No Single Issue Movements

No Single Issue Movements

Our July 4th event will probably go down as one of the highlights of my summer. Offering a space where members of the community could share their voices and express themselves proved extremely powerful and productive. Art has the capacity to go so far beyond entertainment purposes—it is a tool, an asset to the movement because it allows for alternative deliveries and engagements of a common message (in the case of our spoken word open mic event, VOTE!!) but more broadly, the message is to engage, to participate in political and social change.

Spoken word broken down is basically storytelling by a poet and listening by an audience. This symbiotic relationship of storytelling and listening is the way I believe organizing should be. Out in the field we are constantly listening to people; in order to serve, you really need to hear people’s stories, hear what they need and how you can help. Meeting people where they are should always be the goal.
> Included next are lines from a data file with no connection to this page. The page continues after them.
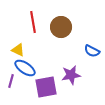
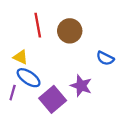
purple star: (71, 75) -> (81, 86), turned 30
purple square: (46, 87) -> (53, 99), turned -30

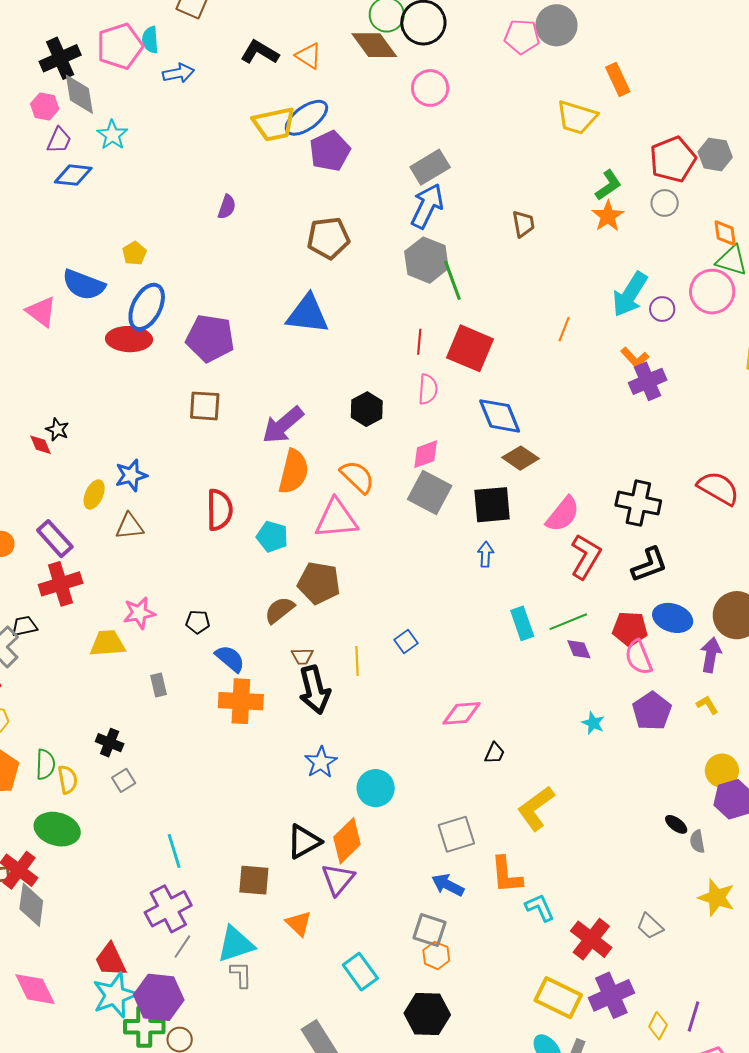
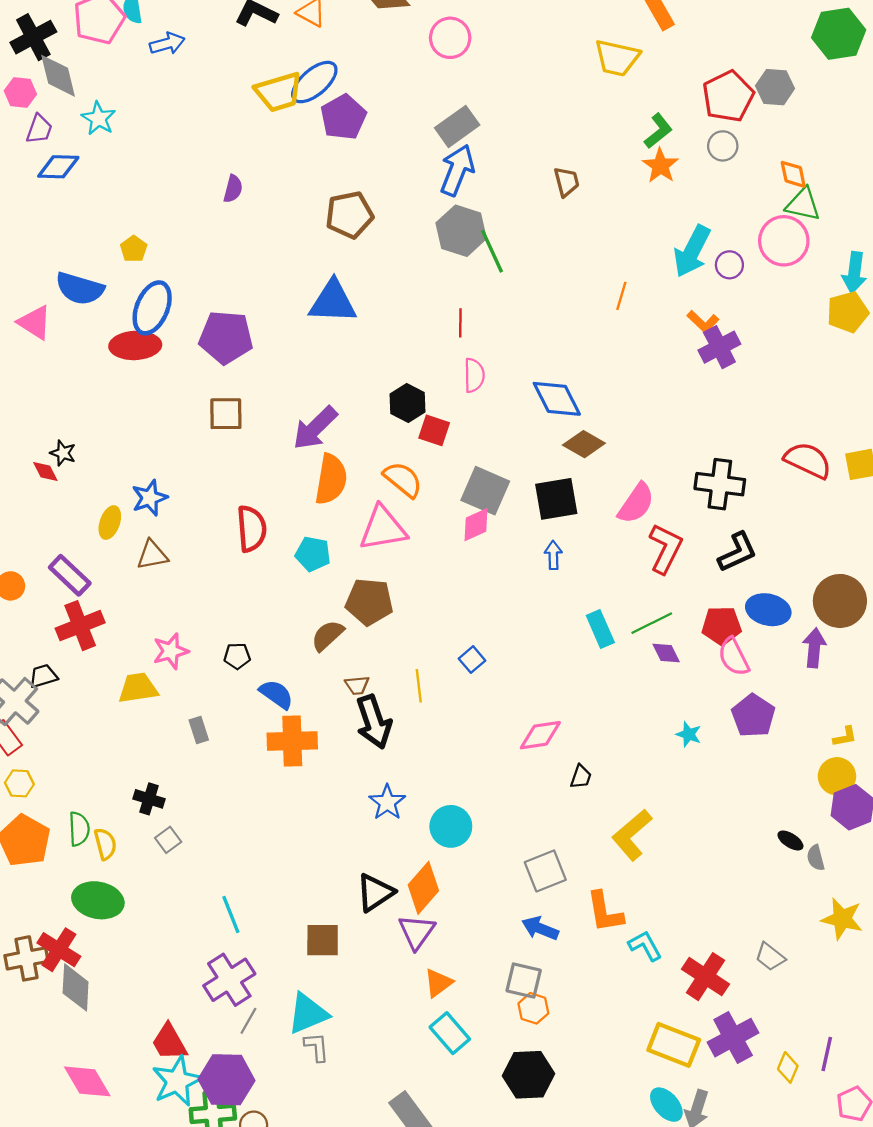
red square: (470, 348) -> (434, 430), moved, size x0.6
pink diamond: (426, 454) -> (476, 525), moved
yellow L-shape: (707, 705) -> (845, 737), moved, turned 115
orange triangle: (299, 923) -> (438, 983), moved, turned 44

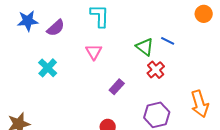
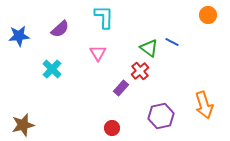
blue star: (28, 21) -> (19, 36), moved
red cross: (156, 70) -> (140, 71), moved

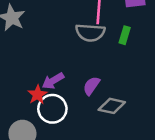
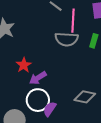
purple semicircle: (91, 86) -> (50, 109), moved
red star: (37, 95) -> (24, 65), moved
On the surface what I have done in the past few weeks may seem disjointed, going from a spoken word event to meeting with a law professor about a local food justice initiative to planning a press conference highlighting the rights of people with criminal records—a continuously marginalized group. But in my perspective, all of the actions I have done this summer are inextricably tied. Black feminist queer poet Audre Lorde writes, “There are no single issue movements, for we do not lead single issue lives.”

The reason why I feel so strongly about political organizing and about participating in social justice movements is because of their fluid natures—we organize ‘of, by, and for the people’ so our approach and reckonings ought to be as complex as the constituencies we seek to serve.

This is a very different thing from asserting that organizers should stay preoccupied in the theoretical; first and foremost I seek to find practical routes of engagement that will result in measured improvements in the lives of people. But there always needs to be balance—a great spoken word piece provides vivid imagery, creativity, and a rhythm that allows the listener to become fully immersed in the words of the poet; but a great spoken word piece in my opinion also has a message, a story that needs to be heard and engaged with. Thus with organizing: though we may be thoughtful, analytical, and brilliant, ultimately our hands should get dirty and our brows sweaty and we need to be able to say clearly and concisely what we are doing and why we are doing it. Otherwise we will just be another meaningless hit rap song of the week making the rounds on Power 98 (!)